Indosso la giacca, è una giornata soleggiata ma fredda, il vento dal nord ha ricominciato a soffiare su Inverness e le temperature sono notevolmente calate rispetto ai giorni scorsi. Ciò significa che le occasioni per vedere David lavorare in maglietta o a torso nudo si ridurranno drasticamente…

Prendo la borsa e le chiavi della macchina ed esco dalla cucina. Attraverso la hall a passo svelto, saluto i clienti che incrocio lungo la strada e ringrazio di non essermi ancora trovata davanti lui. Mi vergogno troppo per affrontarlo e temo che sul suo viso leggerò tutto il disappunto per la mia condotta da “alcolista anonima in libera uscita”.

Percorro in fretta il viale d’ingresso e apro la mia macchina parcheggiata nell’area riservata agli ospiti dell’hotel. Butto la borsa sul sedile anteriore della mia Mercedes Classe B e mi siedo al posto di guida. Metto la cintura di sicurezza, alzo lo sguardo e lui è lì, dall’altra parte del parcheggio, intento a sistemare un angolo incrinato della recinzione che delimita l’area.

Ma con tutto il parco a disposizione e due piani d’albergo, dovevo trovarlo a lavorare nell’unico posto dove ritenevo non avrei mai corso il rischio di incontrarlo?

Sto arrossendo, appiattendomi sul sedile nel tentativo di nascondermi, ma mi ha notato, quindi sento che la figura di merda quotidiana sta per arrivare.

Mi sta guardando e temo che quel sorriso che intravedo, voglia dire “Eccoti, ti ho beccata, Luisa l’ubriacona folle”. Mi vergogno da morire…

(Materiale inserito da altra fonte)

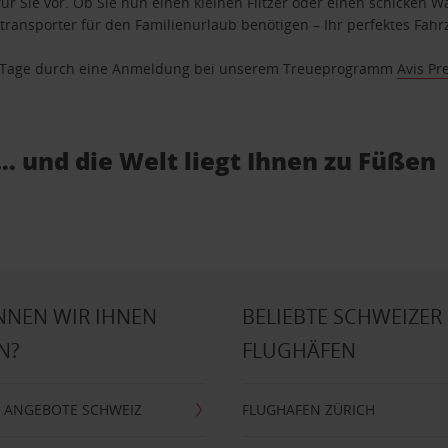
ür Sie vor. Ob Sie nun einen kleinen Flitzer oder einen schicken Wa
ransporter für den Familienurlaub benötigen – Ihr perfektes Fahrz
se Tage durch eine Anmeldung bei unserem Treueprogramm
Avis Pr
… und die Welt liegt Ihnen zu Füßen
NNEN WIR IHNEN
BELIEBTE SCHWEIZER
N?
FLUGHÄFEN
 ANGEBOTE SCHWEIZ
FLUGHAFEN ZÜRICH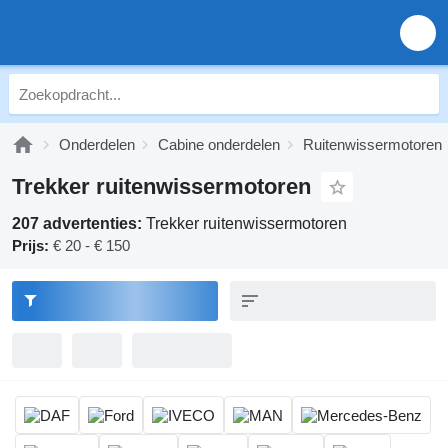
Onderdelen
Cabine onderdelen
Ruitenwissermotoren
Trekker ruitenwissermotoren
207 advertenties:
Trekker ruitenwissermotoren
Prijs:
€ 20 - € 150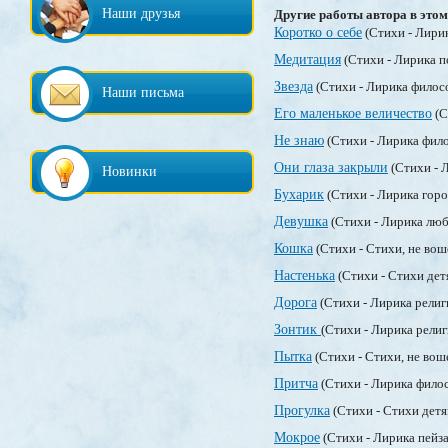
Наши друзья
Другие работы автора в этом
Коротко о себе
(Стихи - Лири
Медитация
(Стихи - Лирика п
Звезда
(Стихи - Лирика филос
Наши письма
Его маленькое величество
(С
Не знаю
(Стихи - Лирика фил
Они глаза закрыли
(Стихи - 
Новинки
Бухарик
(Стихи - Лирика гор
Девушка
(Стихи - Лирика лю
Кошка
(Стихи - Стихи, не во
Настенька
(Стихи - Стихи де
Дорога
(Стихи - Лирика религ
Зонтик
(Стихи - Лирика рели
Пытка
(Стихи - Стихи, не во
Притча
(Стихи - Лирика фило
Прогулка
(Стихи - Стихи дет
Мокрое
(Стихи - Лирика пейз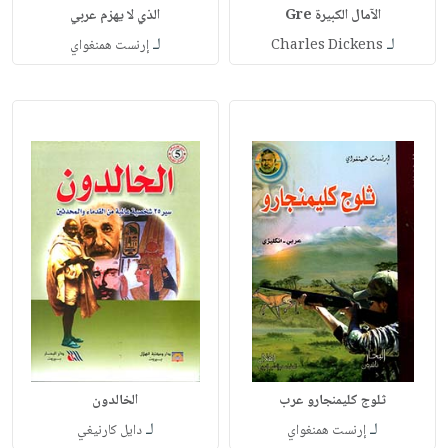
الآمال الكبيرة Gre
الذي لا يهزم عربي
لـ
لـ
Charles Dickens
إرنست همنغواي
ثلوج كليمنجارو عرب
الخالدون
لـ
لـ
إرنست همنغواي
دايل كارنيغي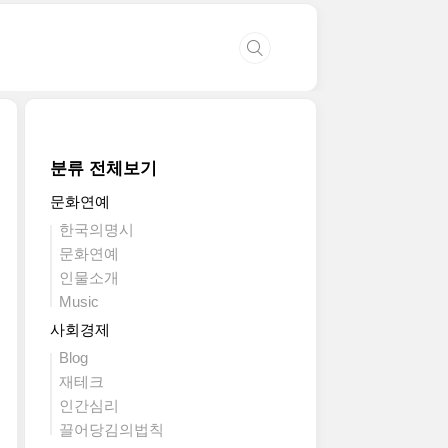
분류 전체보기
문화연예
한국의명시
문화연예
인물소개
Music
사회경제
Blog
재테크
인간심리
끌어당김의법칙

È accucciato a terra e si alza per venirmi incontro. Oggi niente jeans e felpa, indossa una delle tute verdi e blu da lavoro con il nome dell’albergo stampato sulla schiena che ho sempre visto sfoggiare a mio padre e Iain e mai avrei creduto che potessero donare tanto a un uomo. Mentre viene verso di me sembra che stia sfilando in passerella.

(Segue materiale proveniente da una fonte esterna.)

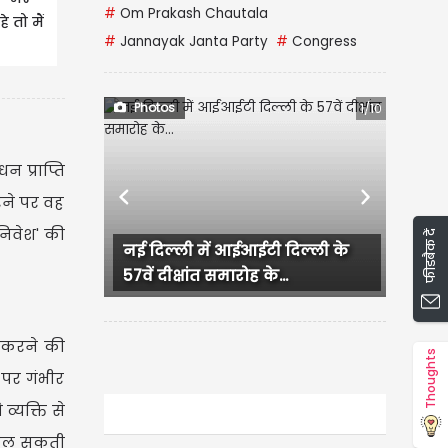
#
Om Prakash Chautala
े तो मैं
#
Jannayak Janta Party
#
Congress
Photos
1/10
 प्राप्ति
रने पर वह
Previous
Next
निवेश' की
फीडबैक दें
नई दिल्ली में आईआईटी दिल्ली के
Jalandhar में Gr
57वें दीक्षांत समारोह के...
में पुलिस की Raid, 
त करने की
Thoughts
 पर गंभीर
्यक्ति से
 बदल सकती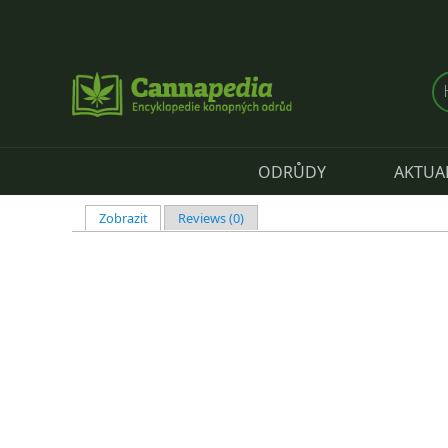
Přejít k hlavnímu obsahu
ODRŮDY
AKTUA
Zobrazit
(aktivní záložka)
Reviews (0)
Hlavní záložky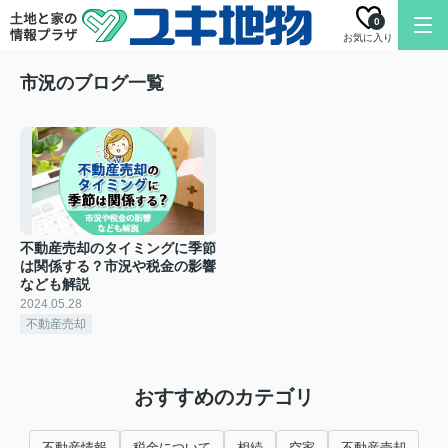
0
お気に入り
市況のブログ一覧
不動産売却のタイミングに季節
は関係する？市況や税金の影響
なども解説
2024.05.28
不動産売却
おすすめのカテゴリ
不動産情報
税金について
相続
空家
不動産売却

No, non ce la posso fare. Agisco nel modo più vigliacco che mi passa per la testa per non doverlo affrontare direttamente: saluto con la mano, metto in moto e fuggo.

Benissimo, ora penserà anche che sono pazza, ma davvero, mi vergogno troppo all’idea di doverlo affrontare senza sapere cosa abbia combinato ieri sera. O almeno da una certa ora in avanti…

Meglio che vada a fare la spesa e non ci pensi.